SOURCE DATA ▸
*** Block opens ***

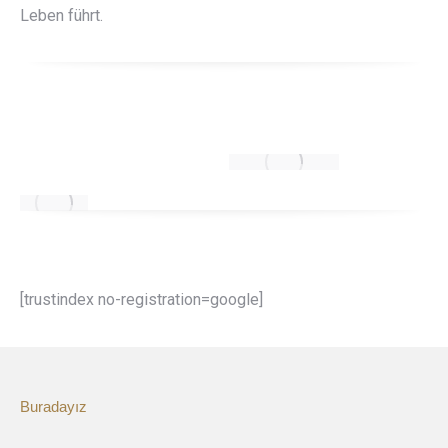
Leben führt.
[trustindex no-registration=google]
Buradayız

*** Block closes ***

AIM OF THE EXERCISE ▸ All of the data should come back exactly as written, but without pictures.

RESPONSE ▸
Leben führt.
[trustindex no-registration=google]
Buradayız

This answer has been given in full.